### EXERCISE DETAILS
Scan the material below for "layer", then return each line that contains it.

### SOURCE RECORDS
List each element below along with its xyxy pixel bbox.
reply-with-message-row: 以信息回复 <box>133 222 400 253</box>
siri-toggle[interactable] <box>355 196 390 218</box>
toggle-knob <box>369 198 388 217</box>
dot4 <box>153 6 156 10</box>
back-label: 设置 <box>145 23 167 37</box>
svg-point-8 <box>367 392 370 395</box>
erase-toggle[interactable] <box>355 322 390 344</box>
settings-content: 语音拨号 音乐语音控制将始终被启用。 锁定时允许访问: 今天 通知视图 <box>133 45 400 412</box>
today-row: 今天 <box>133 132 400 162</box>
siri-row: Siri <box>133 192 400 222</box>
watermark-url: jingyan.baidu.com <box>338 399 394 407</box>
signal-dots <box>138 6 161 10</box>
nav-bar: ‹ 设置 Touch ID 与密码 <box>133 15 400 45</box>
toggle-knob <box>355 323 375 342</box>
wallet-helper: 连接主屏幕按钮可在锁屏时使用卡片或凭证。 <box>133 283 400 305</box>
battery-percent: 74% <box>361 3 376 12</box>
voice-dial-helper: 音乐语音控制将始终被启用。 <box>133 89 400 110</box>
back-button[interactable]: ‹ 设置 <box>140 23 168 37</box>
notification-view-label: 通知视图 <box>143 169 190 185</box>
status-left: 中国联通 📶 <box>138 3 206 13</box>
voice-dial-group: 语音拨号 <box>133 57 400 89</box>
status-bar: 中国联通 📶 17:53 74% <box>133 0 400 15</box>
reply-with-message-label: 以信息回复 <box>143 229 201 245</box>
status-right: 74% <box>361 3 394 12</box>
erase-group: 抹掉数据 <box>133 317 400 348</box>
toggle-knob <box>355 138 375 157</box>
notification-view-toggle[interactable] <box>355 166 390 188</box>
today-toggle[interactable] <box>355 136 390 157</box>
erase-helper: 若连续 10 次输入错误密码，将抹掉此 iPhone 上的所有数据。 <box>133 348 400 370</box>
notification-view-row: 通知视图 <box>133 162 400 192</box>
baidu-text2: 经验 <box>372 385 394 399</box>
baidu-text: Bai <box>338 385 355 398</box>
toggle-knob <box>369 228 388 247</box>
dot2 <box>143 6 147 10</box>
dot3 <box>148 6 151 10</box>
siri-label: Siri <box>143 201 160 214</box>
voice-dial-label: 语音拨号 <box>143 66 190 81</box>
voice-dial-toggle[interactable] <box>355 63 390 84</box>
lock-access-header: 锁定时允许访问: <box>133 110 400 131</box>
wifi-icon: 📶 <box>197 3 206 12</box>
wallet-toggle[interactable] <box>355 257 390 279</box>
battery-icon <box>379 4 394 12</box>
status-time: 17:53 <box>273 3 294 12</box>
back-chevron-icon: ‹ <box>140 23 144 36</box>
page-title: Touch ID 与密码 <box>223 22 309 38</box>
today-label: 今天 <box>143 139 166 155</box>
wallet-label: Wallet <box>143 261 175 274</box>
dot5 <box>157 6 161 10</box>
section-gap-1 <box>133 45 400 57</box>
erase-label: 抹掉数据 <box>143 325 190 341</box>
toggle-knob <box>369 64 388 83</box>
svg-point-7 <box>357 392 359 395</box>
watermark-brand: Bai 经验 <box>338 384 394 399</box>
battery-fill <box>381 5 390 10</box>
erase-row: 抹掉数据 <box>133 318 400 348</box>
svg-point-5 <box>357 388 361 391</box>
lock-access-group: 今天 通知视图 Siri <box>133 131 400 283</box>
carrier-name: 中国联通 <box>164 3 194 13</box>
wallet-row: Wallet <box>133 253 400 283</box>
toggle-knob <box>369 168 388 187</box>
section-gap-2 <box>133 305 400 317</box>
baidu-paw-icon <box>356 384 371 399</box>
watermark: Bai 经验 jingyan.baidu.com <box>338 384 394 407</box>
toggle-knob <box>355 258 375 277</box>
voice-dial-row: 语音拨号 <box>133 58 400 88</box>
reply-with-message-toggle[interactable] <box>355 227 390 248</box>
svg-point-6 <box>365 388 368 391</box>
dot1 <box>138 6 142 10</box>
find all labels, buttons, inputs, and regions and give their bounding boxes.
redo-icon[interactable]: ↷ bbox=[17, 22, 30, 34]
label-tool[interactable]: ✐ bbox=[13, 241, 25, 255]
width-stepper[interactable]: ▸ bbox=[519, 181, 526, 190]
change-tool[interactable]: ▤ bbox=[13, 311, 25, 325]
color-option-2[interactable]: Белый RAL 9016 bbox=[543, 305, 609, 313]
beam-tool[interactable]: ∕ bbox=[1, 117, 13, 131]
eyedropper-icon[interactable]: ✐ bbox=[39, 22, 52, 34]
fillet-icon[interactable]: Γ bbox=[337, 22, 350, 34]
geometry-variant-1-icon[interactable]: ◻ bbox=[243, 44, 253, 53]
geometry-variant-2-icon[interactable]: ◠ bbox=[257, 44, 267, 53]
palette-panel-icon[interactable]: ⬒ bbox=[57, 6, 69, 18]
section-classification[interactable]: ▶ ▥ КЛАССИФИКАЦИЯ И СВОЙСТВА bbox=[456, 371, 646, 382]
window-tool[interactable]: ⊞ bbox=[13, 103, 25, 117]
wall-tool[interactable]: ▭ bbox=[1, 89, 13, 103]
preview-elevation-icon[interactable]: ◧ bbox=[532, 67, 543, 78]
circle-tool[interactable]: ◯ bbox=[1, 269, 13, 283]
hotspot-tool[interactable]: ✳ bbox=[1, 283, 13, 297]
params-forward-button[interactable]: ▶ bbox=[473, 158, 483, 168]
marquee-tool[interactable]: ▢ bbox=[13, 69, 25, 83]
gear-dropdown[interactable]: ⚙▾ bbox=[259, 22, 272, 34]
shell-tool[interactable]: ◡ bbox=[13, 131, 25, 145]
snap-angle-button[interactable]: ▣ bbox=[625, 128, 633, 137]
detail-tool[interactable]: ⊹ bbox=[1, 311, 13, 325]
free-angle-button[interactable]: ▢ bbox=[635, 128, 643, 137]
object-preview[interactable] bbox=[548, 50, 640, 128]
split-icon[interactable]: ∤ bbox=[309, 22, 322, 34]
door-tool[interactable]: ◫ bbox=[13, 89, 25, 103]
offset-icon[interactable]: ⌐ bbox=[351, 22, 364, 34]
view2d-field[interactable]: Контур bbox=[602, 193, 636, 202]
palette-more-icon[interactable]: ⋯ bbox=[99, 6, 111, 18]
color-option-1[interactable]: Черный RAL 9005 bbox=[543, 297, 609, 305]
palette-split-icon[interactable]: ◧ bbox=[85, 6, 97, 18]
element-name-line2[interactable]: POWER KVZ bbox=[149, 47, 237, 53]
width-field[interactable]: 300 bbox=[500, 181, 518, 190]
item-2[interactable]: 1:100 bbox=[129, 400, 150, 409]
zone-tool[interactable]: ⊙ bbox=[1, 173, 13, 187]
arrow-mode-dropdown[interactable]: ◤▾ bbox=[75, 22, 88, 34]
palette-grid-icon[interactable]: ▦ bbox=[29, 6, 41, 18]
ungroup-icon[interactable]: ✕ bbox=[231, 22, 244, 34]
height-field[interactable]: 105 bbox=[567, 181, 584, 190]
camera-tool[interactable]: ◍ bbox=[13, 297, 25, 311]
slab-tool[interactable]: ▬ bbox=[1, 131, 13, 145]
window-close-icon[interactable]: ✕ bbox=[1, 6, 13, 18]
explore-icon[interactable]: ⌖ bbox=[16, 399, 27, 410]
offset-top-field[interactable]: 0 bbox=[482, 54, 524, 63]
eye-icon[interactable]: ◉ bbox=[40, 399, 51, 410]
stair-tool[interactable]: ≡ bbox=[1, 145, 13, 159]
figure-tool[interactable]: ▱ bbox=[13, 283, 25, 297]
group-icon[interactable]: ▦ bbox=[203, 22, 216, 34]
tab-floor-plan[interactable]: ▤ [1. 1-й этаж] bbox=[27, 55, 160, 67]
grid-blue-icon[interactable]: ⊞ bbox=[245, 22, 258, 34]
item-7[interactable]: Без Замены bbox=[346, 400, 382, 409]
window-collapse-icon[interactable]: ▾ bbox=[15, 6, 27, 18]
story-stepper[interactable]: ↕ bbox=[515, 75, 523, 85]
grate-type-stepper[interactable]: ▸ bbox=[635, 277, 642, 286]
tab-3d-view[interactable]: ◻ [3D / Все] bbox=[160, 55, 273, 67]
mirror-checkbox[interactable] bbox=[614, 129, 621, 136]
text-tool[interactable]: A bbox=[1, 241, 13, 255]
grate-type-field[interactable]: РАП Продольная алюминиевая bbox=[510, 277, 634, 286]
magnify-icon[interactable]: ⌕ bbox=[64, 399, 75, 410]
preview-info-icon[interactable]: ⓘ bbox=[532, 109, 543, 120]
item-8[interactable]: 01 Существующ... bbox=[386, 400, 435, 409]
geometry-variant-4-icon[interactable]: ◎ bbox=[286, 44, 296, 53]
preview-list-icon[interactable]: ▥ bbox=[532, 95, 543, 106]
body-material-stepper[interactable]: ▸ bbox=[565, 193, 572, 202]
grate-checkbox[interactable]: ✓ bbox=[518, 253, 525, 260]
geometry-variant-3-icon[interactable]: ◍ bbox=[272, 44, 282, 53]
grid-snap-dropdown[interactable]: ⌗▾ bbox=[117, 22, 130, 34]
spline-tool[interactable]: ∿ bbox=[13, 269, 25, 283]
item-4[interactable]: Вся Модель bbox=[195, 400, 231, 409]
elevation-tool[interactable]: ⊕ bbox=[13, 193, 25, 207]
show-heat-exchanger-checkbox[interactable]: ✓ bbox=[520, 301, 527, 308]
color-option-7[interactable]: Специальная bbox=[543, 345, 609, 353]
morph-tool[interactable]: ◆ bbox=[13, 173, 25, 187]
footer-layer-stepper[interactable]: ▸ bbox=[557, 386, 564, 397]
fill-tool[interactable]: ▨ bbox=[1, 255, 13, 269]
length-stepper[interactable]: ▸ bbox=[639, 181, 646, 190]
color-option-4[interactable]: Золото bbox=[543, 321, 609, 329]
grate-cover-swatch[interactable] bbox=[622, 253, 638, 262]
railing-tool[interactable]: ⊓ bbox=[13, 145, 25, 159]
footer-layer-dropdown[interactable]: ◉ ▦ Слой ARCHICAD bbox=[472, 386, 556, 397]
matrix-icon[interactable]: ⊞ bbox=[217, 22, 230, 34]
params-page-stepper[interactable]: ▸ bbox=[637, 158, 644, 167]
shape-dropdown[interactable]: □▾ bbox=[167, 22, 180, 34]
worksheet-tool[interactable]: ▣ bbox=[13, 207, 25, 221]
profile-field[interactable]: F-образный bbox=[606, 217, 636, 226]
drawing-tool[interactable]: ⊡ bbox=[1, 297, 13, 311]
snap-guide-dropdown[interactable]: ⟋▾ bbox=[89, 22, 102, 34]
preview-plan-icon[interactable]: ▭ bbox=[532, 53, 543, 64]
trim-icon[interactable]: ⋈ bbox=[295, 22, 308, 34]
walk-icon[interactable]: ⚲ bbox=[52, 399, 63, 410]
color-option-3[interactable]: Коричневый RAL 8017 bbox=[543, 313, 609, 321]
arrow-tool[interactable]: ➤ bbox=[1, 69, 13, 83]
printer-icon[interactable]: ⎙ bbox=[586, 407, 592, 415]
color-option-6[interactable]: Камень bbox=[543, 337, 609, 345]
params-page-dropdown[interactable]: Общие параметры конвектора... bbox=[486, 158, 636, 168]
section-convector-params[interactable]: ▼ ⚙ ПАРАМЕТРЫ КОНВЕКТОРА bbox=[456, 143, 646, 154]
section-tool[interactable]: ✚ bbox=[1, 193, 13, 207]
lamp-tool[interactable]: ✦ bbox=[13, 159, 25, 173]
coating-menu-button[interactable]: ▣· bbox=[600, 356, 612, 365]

### ANSWER TO THIS EXERCISE
footer-layer-stepper[interactable]: ▸ bbox=[557, 386, 564, 397]
footer-layer-dropdown[interactable]: ◉ ▦ Слой ARCHICAD bbox=[472, 386, 556, 397]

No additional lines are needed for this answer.